■ **TRY IT**
Set down each entry as it stands. Skip the pictures.

■ **Saved entries**
------------------------------------------------------------------------

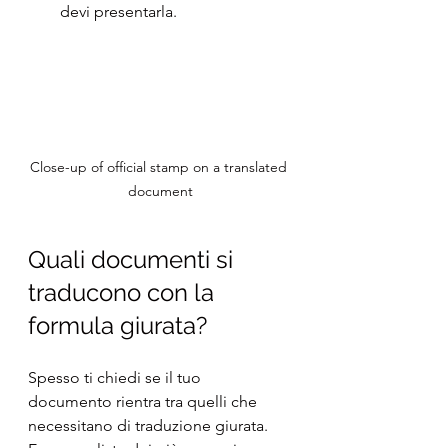
devi presentarla.
Close-up of official stamp on a translated 
document
Quali documenti si 
traducono con la 
formula giurata?
Spesso ti chiedi se il tuo 
documento rientra tra quelli che 
necessitano di traduzione giurata. 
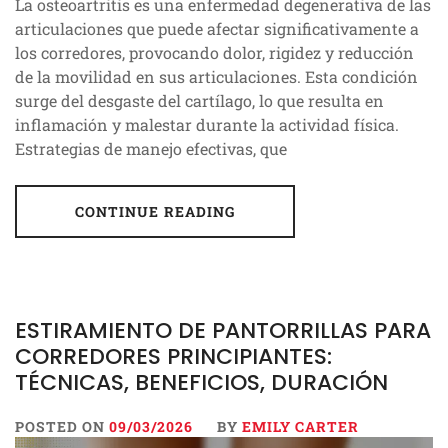
La osteoartritis es una enfermedad degenerativa de las
articulaciones que puede afectar significativamente a
los corredores, provocando dolor, rigidez y reducción
de la movilidad en sus articulaciones. Esta condición
surge del desgaste del cartílago, lo que resulta en
inflamación y malestar durante la actividad física.
Estrategias de manejo efectivas, que
CONTINUE READING
ESTIRAMIENTO DE PANTORRILLAS PARA
CORREDORES PRINCIPIANTES:
TÉCNICAS, BENEFICIOS, DURACIÓN
POSTED ON
09/03/2026
BY
EMILY CARTER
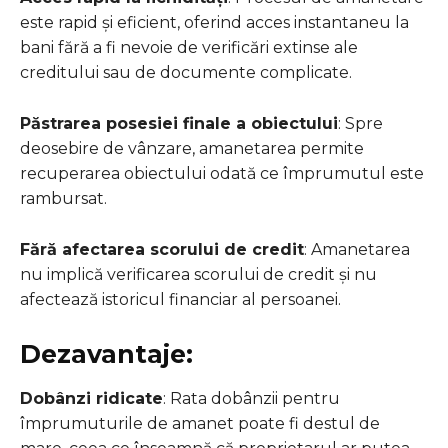
este rapid și eficient, oferind acces instantaneu la
bani fără a fi nevoie de verificări extinse ale
creditului sau de documente complicate.
Păstrarea posesiei finale a obiectului
: Spre
deosebire de vânzare, amanetarea permite
recuperarea obiectului odată ce împrumutul este
rambursat.
Fără afectarea scorului de credit
: Amanetarea
nu implică verificarea scorului de credit și nu
afectează istoricul financiar al persoanei.
Dezavantaje:
Dobânzi ridicate
: Rata dobânzii pentru
împrumuturile de amanet poate fi destul de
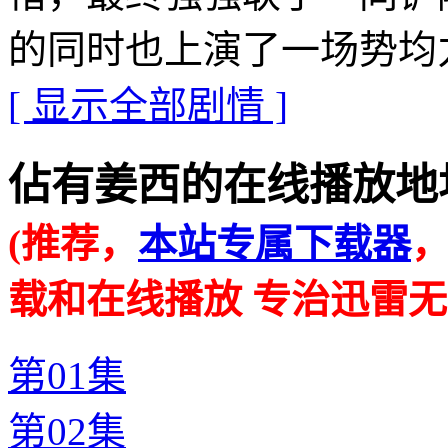
的同时也上演了一场势均
[ 显示全部剧情 ]
佔有姜西的在线播放地址 · · 
(推荐，
本站专属下载器
载和在线播放 专治迅雷无
第01集
第02集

------------------------------------------------------------------------

■ **OUTPUT FOR THIS TASK**
devi presentarla.
Close-up of official stamp on a translated 
document
Quali documenti si 
traducono con la 
formula giurata?
Spesso ti chiedi se il tuo 
documento rientra tra quelli che 
necessitano di traduzione giurata. 
La osteoartritis es una enfermedad degenerativa de las
articulaciones que puede afectar significativamente a
los corredores, provocando dolor, rigidez y reducción
de la movilidad en sus articulaciones. Esta condición
surge del desgaste del cartílago, lo que resulta en
inflamación y malestar durante la actividad física.
Estrategias de manejo efectivas, que
CONTINUE READING
ESTIRAMIENTO DE PANTORRILLAS PARA
CORREDORES PRINCIPIANTES:
TÉCNICAS, BENEFICIOS, DURACIÓN
POSTED ON
09/03/2026
BY
EMILY CARTER
este rapid și eficient, oferind acces instantaneu la
bani fără a fi nevoie de verificări extinse ale
creditului sau de documente complicate.
Păstrarea posesiei finale a obiectului
: Spre
deosebire de vânzare, amanetarea permite
recuperarea obiectului odată ce împrumutul este
rambursat.
Fără afectarea scorului de credit
: Amanetarea
nu implică verificarea scorului de credit și nu
afectează istoricul financiar al persoanei.
Dezavantaje:
Dobânzi ridicate
: Rata dobânzii pentru
împrumuturile de amanet poate fi destul de
的同时也上演了一场势均
[ 显示全部剧情 ]
佔有姜西的在线播放地址 · · 
(推荐，
本站专属下载器
载和在线播放 专治迅雷无
第01集
第02集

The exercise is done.